Exercise aim -
Each line of the records that includes "Customs" should be found and copied.

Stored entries
....................
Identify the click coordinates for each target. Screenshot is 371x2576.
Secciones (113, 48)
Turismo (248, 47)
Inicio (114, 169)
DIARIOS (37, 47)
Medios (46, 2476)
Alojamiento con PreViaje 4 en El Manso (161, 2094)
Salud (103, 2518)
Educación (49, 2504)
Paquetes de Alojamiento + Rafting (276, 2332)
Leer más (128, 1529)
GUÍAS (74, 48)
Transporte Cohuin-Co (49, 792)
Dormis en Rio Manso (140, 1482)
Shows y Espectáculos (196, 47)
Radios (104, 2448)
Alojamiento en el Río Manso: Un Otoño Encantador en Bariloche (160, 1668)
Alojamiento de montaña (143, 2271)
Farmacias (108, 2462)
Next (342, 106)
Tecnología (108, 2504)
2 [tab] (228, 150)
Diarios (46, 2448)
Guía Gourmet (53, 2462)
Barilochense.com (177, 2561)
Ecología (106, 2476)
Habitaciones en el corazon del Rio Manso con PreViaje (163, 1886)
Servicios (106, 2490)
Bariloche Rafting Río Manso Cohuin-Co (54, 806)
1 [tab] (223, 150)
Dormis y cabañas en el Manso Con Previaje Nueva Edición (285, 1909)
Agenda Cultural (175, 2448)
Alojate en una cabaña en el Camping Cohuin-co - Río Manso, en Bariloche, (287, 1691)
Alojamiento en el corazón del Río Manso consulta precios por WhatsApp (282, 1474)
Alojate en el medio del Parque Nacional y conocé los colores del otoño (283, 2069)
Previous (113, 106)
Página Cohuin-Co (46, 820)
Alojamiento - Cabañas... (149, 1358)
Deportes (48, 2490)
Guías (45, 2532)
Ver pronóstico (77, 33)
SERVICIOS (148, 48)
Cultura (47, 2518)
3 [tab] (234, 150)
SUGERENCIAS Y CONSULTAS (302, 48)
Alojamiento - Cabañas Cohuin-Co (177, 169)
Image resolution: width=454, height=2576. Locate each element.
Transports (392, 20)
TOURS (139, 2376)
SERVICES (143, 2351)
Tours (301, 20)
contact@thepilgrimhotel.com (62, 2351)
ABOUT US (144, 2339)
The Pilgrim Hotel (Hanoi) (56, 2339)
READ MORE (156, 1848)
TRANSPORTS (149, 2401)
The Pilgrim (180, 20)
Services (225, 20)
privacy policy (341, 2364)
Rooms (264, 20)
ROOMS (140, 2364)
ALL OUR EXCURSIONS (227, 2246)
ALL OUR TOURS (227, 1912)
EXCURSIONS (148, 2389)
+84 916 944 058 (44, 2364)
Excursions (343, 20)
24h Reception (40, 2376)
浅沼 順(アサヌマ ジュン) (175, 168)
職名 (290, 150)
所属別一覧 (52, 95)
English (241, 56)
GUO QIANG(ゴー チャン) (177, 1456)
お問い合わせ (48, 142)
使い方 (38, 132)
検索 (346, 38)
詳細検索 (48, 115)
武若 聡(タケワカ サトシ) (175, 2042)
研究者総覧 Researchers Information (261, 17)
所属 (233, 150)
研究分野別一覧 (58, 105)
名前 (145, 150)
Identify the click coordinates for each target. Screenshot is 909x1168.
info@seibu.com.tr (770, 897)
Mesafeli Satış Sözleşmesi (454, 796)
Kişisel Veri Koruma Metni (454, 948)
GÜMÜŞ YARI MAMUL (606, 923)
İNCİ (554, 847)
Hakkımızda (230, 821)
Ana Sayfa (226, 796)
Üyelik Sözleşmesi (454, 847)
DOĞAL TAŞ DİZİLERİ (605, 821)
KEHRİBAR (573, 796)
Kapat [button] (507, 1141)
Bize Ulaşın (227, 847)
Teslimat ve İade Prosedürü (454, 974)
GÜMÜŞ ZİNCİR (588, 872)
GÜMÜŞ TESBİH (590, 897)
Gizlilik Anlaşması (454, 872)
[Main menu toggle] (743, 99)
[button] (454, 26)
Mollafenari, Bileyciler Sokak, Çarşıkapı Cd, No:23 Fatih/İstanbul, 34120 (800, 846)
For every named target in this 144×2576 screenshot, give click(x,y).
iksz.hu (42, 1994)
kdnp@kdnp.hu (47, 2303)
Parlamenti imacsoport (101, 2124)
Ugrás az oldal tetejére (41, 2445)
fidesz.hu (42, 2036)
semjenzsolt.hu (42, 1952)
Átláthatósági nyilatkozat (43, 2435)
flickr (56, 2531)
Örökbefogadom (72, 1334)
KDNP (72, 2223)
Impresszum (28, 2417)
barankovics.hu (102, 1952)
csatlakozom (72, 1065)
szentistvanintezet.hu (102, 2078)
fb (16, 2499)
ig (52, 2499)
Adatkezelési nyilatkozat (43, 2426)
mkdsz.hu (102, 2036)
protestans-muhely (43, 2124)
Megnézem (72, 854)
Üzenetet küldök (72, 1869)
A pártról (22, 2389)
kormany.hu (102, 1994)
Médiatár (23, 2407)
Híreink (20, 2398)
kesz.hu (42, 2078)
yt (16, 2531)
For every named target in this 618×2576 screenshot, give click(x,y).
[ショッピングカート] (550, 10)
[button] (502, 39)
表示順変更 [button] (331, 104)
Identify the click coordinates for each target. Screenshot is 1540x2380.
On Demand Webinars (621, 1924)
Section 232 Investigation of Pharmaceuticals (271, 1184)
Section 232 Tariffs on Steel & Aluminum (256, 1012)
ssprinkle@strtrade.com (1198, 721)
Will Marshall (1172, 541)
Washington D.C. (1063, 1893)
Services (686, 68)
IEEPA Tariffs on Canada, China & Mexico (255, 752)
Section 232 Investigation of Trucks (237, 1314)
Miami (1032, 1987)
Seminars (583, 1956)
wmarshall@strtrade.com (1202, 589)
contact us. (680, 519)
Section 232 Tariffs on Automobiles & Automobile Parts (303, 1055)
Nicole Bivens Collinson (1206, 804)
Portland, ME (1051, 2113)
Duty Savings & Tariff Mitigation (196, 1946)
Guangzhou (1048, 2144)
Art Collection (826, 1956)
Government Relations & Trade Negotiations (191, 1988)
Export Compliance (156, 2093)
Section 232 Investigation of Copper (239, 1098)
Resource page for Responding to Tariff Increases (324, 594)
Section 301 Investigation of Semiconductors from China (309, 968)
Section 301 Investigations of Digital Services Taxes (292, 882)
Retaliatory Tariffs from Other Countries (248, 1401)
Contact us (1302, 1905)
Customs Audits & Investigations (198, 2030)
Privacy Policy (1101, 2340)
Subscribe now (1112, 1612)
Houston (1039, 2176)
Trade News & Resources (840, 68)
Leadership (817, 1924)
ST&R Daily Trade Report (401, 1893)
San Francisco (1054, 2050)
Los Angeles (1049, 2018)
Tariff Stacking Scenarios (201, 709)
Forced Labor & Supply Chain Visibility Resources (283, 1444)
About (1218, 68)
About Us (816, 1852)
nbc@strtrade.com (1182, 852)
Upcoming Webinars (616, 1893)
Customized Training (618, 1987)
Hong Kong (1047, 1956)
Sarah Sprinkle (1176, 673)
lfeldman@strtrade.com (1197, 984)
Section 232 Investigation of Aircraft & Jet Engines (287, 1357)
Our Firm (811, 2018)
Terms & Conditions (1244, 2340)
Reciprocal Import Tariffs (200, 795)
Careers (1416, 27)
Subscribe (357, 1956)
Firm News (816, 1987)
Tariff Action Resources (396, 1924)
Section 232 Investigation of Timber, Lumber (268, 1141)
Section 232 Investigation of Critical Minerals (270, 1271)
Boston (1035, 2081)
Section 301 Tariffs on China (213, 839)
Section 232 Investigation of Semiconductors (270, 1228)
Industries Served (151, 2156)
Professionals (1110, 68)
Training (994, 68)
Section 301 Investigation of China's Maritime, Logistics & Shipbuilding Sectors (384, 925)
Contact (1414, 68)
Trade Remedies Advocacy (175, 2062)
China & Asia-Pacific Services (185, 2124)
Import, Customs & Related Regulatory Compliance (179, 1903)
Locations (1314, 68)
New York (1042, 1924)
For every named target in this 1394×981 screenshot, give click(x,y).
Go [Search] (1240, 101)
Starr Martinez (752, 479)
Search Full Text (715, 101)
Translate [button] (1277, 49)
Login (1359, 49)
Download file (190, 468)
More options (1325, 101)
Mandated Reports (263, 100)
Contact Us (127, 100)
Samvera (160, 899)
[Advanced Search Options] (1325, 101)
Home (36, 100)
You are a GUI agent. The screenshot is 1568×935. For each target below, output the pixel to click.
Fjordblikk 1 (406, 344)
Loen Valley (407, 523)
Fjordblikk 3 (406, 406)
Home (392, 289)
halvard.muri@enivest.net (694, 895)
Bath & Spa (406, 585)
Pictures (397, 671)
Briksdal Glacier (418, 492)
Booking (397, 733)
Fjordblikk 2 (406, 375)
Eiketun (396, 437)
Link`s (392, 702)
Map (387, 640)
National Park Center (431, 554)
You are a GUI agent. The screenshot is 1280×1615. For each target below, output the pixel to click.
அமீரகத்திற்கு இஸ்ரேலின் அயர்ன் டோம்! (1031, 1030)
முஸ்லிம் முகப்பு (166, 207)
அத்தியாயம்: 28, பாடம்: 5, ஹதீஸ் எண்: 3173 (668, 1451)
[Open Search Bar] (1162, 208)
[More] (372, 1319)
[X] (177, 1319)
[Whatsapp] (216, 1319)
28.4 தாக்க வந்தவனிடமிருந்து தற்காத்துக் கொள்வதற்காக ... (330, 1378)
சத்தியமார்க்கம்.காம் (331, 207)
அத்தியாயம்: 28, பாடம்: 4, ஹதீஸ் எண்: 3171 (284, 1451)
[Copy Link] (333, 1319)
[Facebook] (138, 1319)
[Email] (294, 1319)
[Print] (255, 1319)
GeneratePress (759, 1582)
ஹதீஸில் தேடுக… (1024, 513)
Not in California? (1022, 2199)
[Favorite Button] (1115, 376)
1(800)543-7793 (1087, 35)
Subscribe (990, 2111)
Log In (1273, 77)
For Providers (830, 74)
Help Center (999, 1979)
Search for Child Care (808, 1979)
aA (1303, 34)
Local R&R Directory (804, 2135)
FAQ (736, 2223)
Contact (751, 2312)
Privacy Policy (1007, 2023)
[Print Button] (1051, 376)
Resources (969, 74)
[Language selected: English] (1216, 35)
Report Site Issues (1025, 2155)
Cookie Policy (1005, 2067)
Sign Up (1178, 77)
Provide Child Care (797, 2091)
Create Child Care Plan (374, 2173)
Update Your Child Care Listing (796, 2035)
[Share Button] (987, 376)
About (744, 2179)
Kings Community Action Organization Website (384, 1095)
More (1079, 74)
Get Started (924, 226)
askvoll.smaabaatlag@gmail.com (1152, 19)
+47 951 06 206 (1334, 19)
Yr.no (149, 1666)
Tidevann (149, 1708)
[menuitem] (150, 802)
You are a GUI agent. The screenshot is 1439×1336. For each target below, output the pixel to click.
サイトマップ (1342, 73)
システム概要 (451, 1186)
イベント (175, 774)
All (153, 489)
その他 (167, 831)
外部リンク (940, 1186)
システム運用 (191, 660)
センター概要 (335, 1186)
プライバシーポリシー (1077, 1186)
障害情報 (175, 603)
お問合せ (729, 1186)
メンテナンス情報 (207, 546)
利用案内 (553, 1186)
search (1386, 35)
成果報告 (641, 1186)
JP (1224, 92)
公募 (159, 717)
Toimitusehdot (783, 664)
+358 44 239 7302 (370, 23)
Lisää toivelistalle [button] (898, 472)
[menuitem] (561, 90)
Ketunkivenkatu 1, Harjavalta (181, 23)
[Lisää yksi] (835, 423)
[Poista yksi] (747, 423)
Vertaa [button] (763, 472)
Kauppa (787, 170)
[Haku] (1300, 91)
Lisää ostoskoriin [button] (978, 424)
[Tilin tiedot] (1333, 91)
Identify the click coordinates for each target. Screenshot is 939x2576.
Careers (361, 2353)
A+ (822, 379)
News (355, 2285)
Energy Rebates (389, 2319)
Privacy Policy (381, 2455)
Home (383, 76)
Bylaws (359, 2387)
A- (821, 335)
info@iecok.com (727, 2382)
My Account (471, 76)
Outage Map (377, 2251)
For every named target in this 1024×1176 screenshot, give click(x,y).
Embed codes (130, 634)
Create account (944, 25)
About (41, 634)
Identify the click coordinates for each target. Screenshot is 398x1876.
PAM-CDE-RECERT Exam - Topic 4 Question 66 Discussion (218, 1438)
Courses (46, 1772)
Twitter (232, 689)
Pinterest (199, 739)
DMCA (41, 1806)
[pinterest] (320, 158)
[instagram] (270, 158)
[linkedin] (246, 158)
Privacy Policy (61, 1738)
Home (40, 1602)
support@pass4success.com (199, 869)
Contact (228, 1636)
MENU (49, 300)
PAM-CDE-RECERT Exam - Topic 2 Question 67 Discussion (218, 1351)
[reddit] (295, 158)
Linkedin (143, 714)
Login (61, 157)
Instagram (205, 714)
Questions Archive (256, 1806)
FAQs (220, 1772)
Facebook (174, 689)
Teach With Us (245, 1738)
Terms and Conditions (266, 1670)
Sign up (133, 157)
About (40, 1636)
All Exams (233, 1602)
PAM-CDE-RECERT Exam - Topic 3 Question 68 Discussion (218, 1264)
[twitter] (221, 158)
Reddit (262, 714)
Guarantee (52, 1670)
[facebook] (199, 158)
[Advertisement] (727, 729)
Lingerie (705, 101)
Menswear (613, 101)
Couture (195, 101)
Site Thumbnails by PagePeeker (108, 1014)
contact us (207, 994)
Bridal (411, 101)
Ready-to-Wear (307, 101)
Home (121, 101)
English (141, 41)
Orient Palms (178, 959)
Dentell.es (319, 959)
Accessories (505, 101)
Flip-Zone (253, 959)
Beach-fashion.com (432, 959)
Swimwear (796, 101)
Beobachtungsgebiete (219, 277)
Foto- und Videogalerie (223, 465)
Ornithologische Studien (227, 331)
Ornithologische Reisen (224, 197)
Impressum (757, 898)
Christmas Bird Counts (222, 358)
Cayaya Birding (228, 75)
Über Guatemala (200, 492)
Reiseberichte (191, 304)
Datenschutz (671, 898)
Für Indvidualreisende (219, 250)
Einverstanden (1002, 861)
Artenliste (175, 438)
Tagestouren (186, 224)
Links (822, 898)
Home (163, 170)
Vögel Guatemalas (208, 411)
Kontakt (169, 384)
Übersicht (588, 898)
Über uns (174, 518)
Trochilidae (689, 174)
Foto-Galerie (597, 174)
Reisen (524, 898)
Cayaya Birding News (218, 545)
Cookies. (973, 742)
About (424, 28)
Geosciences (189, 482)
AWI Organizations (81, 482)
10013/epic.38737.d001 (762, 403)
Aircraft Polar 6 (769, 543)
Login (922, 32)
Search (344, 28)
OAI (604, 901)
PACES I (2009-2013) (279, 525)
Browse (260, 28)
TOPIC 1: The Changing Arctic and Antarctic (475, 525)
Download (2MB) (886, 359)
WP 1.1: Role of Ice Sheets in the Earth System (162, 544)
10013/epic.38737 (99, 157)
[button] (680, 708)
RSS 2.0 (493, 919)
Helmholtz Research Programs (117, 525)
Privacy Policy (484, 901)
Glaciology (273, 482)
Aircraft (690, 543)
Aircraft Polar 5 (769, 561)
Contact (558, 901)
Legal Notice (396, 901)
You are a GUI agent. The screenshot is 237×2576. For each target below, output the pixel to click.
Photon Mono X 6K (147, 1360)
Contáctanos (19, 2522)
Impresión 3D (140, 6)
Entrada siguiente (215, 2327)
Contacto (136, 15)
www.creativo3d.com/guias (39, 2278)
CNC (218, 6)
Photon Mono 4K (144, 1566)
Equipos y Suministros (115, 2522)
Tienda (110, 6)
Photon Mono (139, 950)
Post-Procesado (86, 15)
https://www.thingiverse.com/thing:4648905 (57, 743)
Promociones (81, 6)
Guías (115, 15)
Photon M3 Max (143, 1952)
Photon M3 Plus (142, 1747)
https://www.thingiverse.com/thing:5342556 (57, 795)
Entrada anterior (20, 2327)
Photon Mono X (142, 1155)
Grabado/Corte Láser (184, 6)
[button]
....................
Problem solution -
Customs Audits & Investigations (198, 2030)
Import, Customs & Related Regulatory Compliance (179, 1903)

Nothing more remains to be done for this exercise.